The tissue regions of the pathological slides were obtained using the OTSU algorithm sourced from the OpenCV library (https://opencv.org/). The OTSU algorithm, also referred to as the maximum interclass variance method, effectively performs image thresholding by dividing the image into two distinct components: the undesired background and the essential tissue region for subsequent analysis [21]. For images at 40 × magnification, segmentation involved partitioning the images into multiple sub-images of 1024 × 1024 pixels in size, whereas images at 20 × magnification were divided into sub-images of 512 × 512 pixels in size, which were subsequently upsampled to 1024 × 1024 pixels. Following segmentation, the pathologists reviewed the segmented sub-images to exclude those with deficient image quality, such as those with contamination, blurriness, or blank areas exceeding 50 %. A total of 20 random sub-images were selected from each pathological image for further analysis.
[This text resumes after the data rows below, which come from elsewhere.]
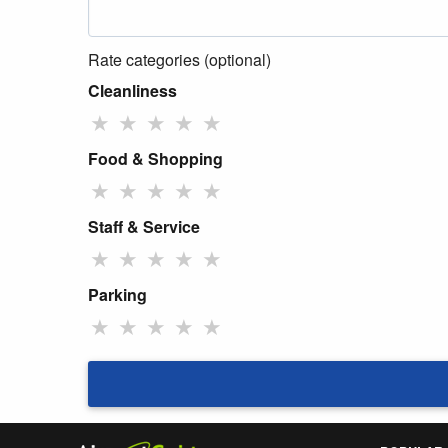
Rate categories (optional)
Cleanliness
★
★
★
★
★
Food & Shopping
★
★
★
★
★
Staff & Service
★
★
★
★
★
Parking
★
★
★
★
★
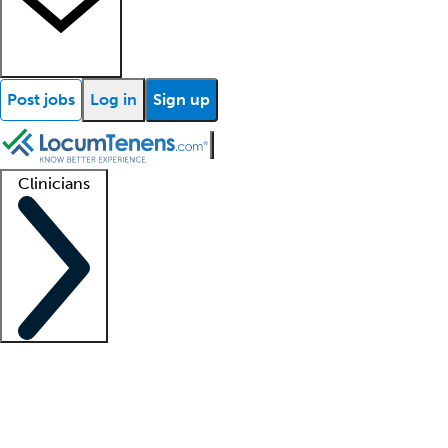
Post jobs
Log in
Sign up
Clinicians
Clinician support
Advanced practitioners
Residents and fellows
About our recr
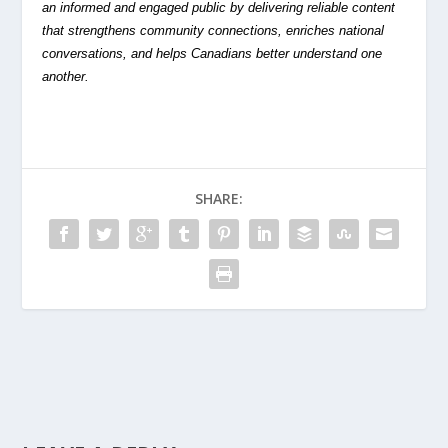
an informed and engaged public by delivering reliable content
that strengthens community connections, enriches national
conversations, and helps Canadians better understand one
another.
SHARE:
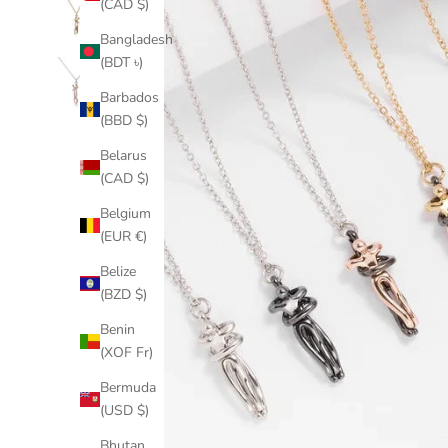
(CAD $)
Bangladesh
(BDT ৳)
Barbados
(BBD $)
Belarus
(CAD $)
Belgium
(EUR €)
Belize
(BZD $)
Benin
(XOF Fr)
Bermuda
(USD $)
Bhutan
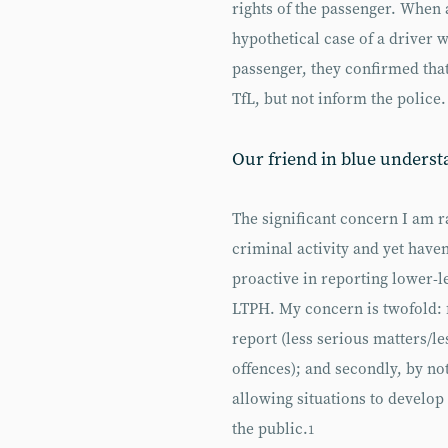
rights of the passenger. When 
hypothetical case of a driver 
passenger, they confirmed that
TfL, but not inform the police.
Our friend in blue underst
The significant concern I am r
criminal activity and yet have
proactive in reporting lower-
LTPH. My concern is twofold: f
report (less serious matters/l
offences); and secondly, by no
allowing situations to develop t
the public.
1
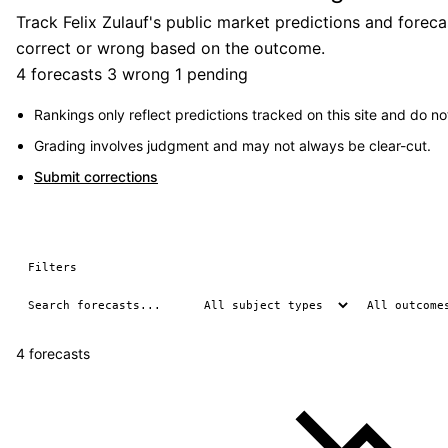
Track Felix Zulauf's public market predictions and forec
correct or wrong based on the outcome.
4 forecasts
3 wrong
1 pending
Rankings only reflect predictions tracked on this site and do not
Grading involves judgment and may not always be clear-cut.
Submit corrections
Filters
4 forecasts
The PyRadiomics open-source package (https://pyradiomics.readthedocs.io/en/latest/) was employed to standardize the sub-images and extract a comprehensive set of 93 original features, encompassing both first- and second-order features. In addition, high-order features such as Wavelet (LL, LH, HL, HH), LoG (kernel size: 1, 2, 3, 4, 5), Square, SquareRoot, Logarithm, Exponential, Gradient, and LBP2D were extracted. This resulted in a total of 1488 features. To ensure robustness, features of 10 sub-images were individually extracted for each patient, and the corresponding average values were subsequently calculated. These average values served as the histopathological features for each sample, thereby facilitating subsequent data analysis [12,22,23].
2.4. Dataset partitioning
The dataset was randomly divided into training and validation sets in a 7:3 ratio using the “caret” package in R. The histopathological features extracted by the “pyradiomics” package, comprising a total of 1488 features, were normalized by z-score within the training set. Subsequently, the validation set was standardized using the mean and standard deviation values obtained from the training set. To analyze intergroup differences in clinical variables between the training and validation sets, the “CBCgrps” package in R was utilized.
2.5. Feature selection
To improve the analysis outcomes and reduce dataset dimensionality, a feature selection process was conducted. First, features with zero variance were removed as they lacked discriminatory information. Next, to reduce redundancy and multicollinearity, one feature from each highly correlated pair (correlation coefficient >0.9) was removed. To determine the optimal feature subset, the minimum Redundancy Maximum Relevance (mRMR) and Recursive Feature Elimination (RFE) algorithms were employed, using the “mRMRe” package in R [24]. These algorithms select features with high relevance to the target variable while minimizing redundancy.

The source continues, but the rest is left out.